Unless you define some intelligence on how the vector sets are organized, there will be no intelligent way of solving your problem other then pure brute force.
Say you find s s.t. f(s) is max given constraints of s, you still need to figure out how to build s with twelve 4-element vectors (an overdetermined system if there ever was one), where each vector has 20 possible values. Sparsity may help, although I'm not sure how it is possible to have a vector with four elements be 70-90% zero, and sparsity would only be useful if there was some yet to be described methodology in how the vector are organized
So I'm not saying you can't solve the problem, I'm saying you need to rethink how the problem is set-up.
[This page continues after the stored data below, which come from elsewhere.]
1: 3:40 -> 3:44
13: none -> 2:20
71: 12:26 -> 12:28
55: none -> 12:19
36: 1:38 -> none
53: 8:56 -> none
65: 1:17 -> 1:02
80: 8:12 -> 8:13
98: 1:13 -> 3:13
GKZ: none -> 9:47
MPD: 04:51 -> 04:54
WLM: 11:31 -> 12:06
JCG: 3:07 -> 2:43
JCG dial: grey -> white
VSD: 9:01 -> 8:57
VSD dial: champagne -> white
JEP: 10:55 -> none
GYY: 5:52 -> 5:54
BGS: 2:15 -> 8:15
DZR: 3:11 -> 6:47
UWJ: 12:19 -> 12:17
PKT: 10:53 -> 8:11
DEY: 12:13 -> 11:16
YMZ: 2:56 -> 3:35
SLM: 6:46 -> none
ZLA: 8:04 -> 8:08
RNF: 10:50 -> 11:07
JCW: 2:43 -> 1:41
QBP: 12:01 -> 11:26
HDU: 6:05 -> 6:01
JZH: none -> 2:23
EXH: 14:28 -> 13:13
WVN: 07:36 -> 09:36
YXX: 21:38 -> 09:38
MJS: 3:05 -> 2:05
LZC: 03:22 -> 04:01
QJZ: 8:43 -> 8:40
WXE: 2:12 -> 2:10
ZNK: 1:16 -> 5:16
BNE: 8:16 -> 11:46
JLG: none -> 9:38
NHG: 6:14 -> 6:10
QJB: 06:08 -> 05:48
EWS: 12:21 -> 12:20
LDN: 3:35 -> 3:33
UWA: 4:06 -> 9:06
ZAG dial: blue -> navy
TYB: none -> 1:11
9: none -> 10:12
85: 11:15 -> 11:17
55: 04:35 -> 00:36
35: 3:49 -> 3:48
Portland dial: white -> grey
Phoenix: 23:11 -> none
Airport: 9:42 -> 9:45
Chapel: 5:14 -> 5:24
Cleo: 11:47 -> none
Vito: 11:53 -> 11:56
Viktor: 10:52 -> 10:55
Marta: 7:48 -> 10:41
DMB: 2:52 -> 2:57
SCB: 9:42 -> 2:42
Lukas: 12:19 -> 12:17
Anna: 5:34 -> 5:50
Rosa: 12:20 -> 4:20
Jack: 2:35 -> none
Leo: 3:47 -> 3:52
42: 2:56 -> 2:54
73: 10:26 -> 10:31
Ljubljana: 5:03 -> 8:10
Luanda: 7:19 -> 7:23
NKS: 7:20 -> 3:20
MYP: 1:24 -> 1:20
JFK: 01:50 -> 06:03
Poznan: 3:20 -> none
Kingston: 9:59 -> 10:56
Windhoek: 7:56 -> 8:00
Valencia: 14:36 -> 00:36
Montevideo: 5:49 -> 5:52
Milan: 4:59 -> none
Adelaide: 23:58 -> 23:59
I know, this answer is reaching you really late.
Unfortunately, the problem, as is, show not many patterns to be exploited, besides of brute force -Branch&Bound, Master& Slave, etc.- Trying a Master Slave approach -i.e. solving first the function continuous nonlinear problem as master, and solving the discrete selection as slave could help, but with as many combinations, and without any more information over the vectors, there is not too much space for work.
But based on the given continuous almost everywhere functions, based on combinations of sums and multiplication operators and their inverses, the sparsity is a clear point to be exploited here. If 70-90% of vectors are zero, almost a good part of the solution space will be close to zero, or close to infinite. Hence a 80-20 pseudo solution would discard easily the 'zero' combinations, and use only the 'infinite' ones.
This way, the brute-force could be guided.